3. SEQTOOLS FEATURES

This page contains a number of general topics which could not conveniently be included under any of menu item title captions. In many cases more detailed/supplementary descriptions are found in one or more of the following pages.

3.1 organisation of the user manual

3.1.1 introduction
3.1.2 organisation of the manual
3.1.3 how to use the manual
3.1.4 user comments

3.2 the dos folder

3.2.1 moving the dos folder to a new location
3.2.2 components located in the dos folder

3.3 command line options
3.4 data files (restriction enzymes, codon usage tables)

3.4.1 restriction enzyme data files
3.4.2 convert gcg data file to seqtools format
3.4.3 codon usage tables

3.5 the main seqtools editor
3.6 project types

3.6.1 nucleotide / trace file projects
3.6.2 protein projects
3.6.3 primer projects
3.6.4 conversion of projects

3.7 working with projects

3.7.1 create projects
3.7.2 modify projects
3.7.3 save / export projects

3.8 about sequence names

3.8.1 normal sequence name
3.8.2 long sequence name

3.9 setting user preferences
3.10 sequence annotation (user comments, blast data)

3.1.1 auto-annotation
3.1.2 user annotation

3.11 batch operations
3.12 file types (recognised and/or created by seqtools)
3.13 application files and folders (created and maintained by seqtools)

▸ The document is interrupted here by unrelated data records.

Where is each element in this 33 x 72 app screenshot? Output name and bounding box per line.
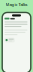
staticText: Magic Talks	[6, 2, 28, 7]
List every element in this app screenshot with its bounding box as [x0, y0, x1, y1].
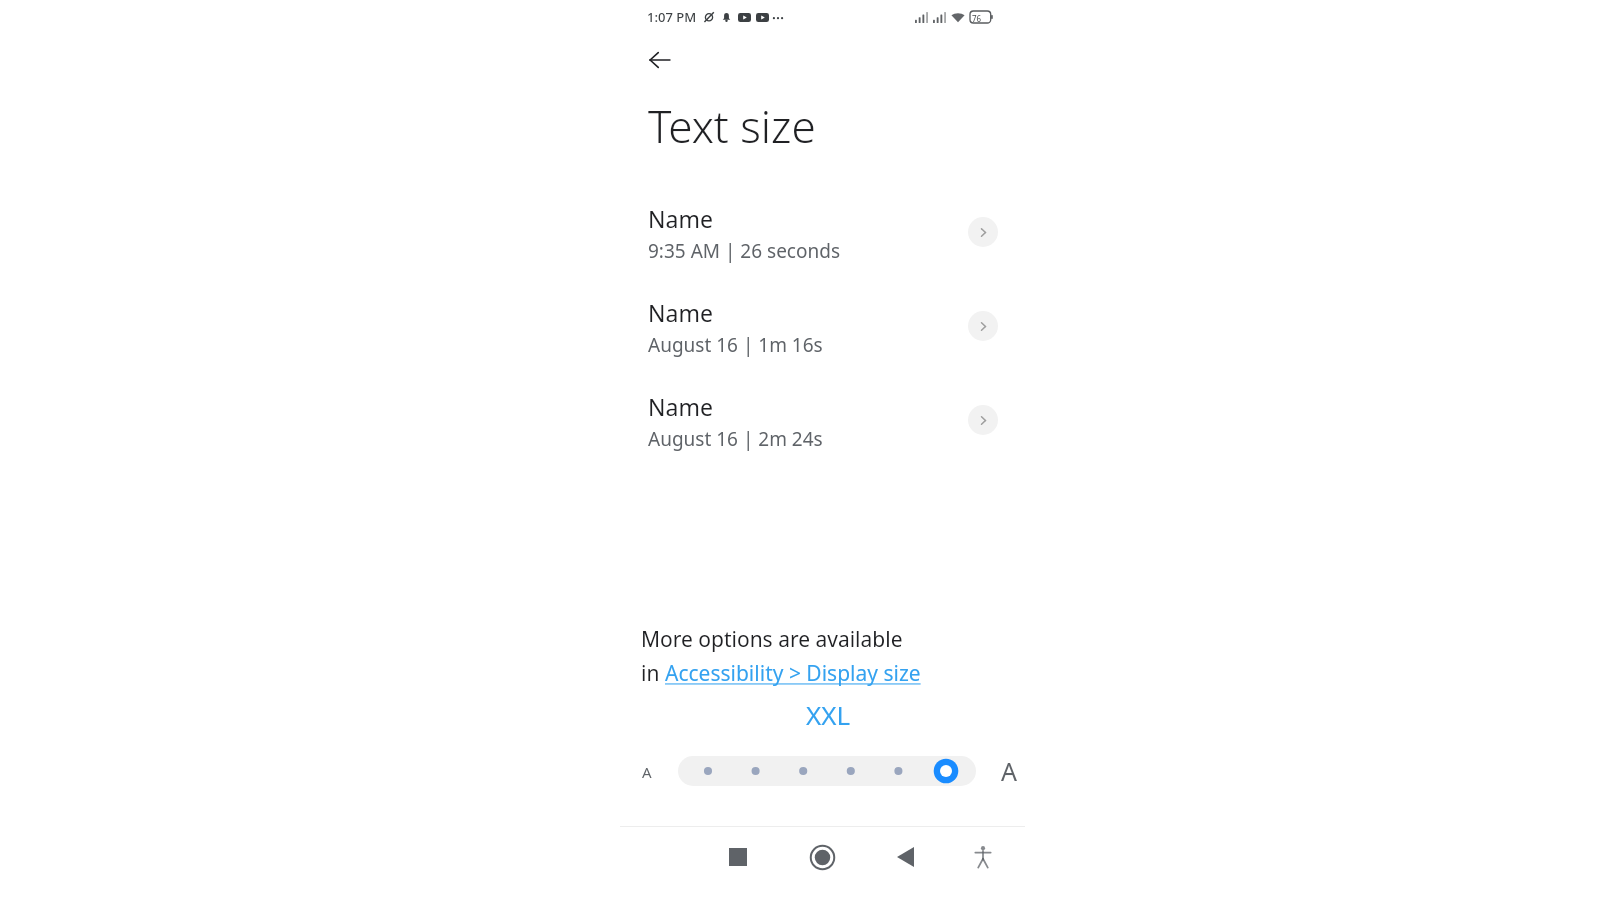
button[interactable]: Open details [968, 405, 998, 435]
button[interactable]: Back [638, 38, 682, 82]
button[interactable]: Name [620, 198, 1025, 280]
button[interactable]: Name [620, 292, 1025, 374]
button[interactable]: Accessibility [960, 834, 1006, 880]
staticText: Name [648, 203, 713, 234]
button[interactable]: Open details [968, 311, 998, 341]
staticText: A [642, 762, 652, 782]
button[interactable]: Back [882, 834, 928, 880]
staticText: Accessibility > Display size [665, 659, 921, 688]
staticText: August 16 | 2m 24s [648, 426, 823, 452]
staticText: 76 [972, 13, 982, 24]
staticText: August 16 | 1m 16s [648, 332, 823, 358]
staticText: A [1001, 754, 1017, 788]
staticText: More options are available [641, 625, 903, 654]
staticText: 9:35 AM | 26 seconds [648, 238, 840, 264]
button[interactable]: Open details [968, 217, 998, 247]
button[interactable]: Accessibility > Display size [665, 659, 921, 688]
button[interactable]: Name [620, 386, 1025, 468]
staticText: Name [648, 297, 713, 328]
staticText: XXL [806, 697, 851, 732]
button[interactable]: Recents [715, 834, 761, 880]
button[interactable]: Text size slider [678, 756, 976, 786]
staticText: Name [648, 391, 713, 422]
staticText: 1:07 PM [647, 8, 697, 26]
button[interactable]: Home [799, 834, 845, 880]
staticText: Text size [648, 96, 816, 156]
staticText: in [641, 659, 665, 688]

3.1 organisation of the user manual

3.1.1 Introduction

This major revision of the seqtools manual comprise a complete reorganisation and rewriting of most topics of the manual including new screen shots of all seqtools forms. A long time has passed since the first version of the seqtools user manual was written. Since then a number of minor revisions have been made to the user manual in an attempt to cover new additions and modifications to the program. However, despite these efforts the application and its documentation now has diverged to an extent where major parts of the manual described features no longer relevant - and failed to mention important additions to seqtools.

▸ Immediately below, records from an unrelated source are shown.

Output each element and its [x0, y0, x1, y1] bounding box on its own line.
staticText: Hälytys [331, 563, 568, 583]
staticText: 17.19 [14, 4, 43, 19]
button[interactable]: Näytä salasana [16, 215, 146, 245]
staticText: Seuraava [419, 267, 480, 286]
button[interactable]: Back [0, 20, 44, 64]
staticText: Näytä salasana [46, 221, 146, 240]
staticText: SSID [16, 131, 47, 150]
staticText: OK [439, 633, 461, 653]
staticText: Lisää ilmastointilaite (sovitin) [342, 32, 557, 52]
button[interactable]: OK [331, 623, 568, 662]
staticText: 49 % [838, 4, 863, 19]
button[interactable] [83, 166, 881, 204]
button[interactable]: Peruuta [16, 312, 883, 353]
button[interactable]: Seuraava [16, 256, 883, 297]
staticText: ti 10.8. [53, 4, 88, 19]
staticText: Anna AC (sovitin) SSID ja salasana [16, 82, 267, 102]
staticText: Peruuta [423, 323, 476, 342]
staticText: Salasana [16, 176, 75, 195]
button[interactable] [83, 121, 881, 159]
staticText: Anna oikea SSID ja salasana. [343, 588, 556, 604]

As it is not nearly as interesting to write documentation as it is to build new facilities for the application this major revision has been postponed for a long time. The current manual was written February 2005 and hopefully will last for some time.

3.1.2 Organisation of the manual

Apart from the first three sections (1. Introduction, 2. Installation, 3. Features) and the last section (16. Primer) of the manual, the description of the various seqtools functions and facilities strictly follows the menu structure of the main editor form (section 3.5 below). This may not be the most optimal arrangement for the user, but hopefully makes it easier for me to keep the manual up-to-date in the future.

3.1.3 How to use the manual

Access to topics covered by the manual is by menu item caption of the main seqtools editor form. This retrieves in most cases a single page containing descriptions of all sub-topics included under the main topic. In some cases additional pages were necessary to cover special items which could not conveniently be contained on a single page.

The disadvantage of this organisation is that finding documentation to items not immediately identifiable by the menu or sub-menu caption is difficult. In such cases the context sensitive help may help guiding you towards the relevant section of the user manual.

3.1.4 User comments

In case you find that this manual insufficient you are welcome to contact me with criticism and preferably with constructive suggestions for improvements.

3.2 the dos folder

A number of SEQtools functions uses command line dos programs. To avoid problems with the length of file paths (many dos programs are unable to handle file paths unless they follow the old 8+3 syntax) all such programs and associated components reside in a special SEQtools folder on the c drive under the folder containing the operating system (WINNT, Windows): C:\WindowsFolder\ST8_TEMP.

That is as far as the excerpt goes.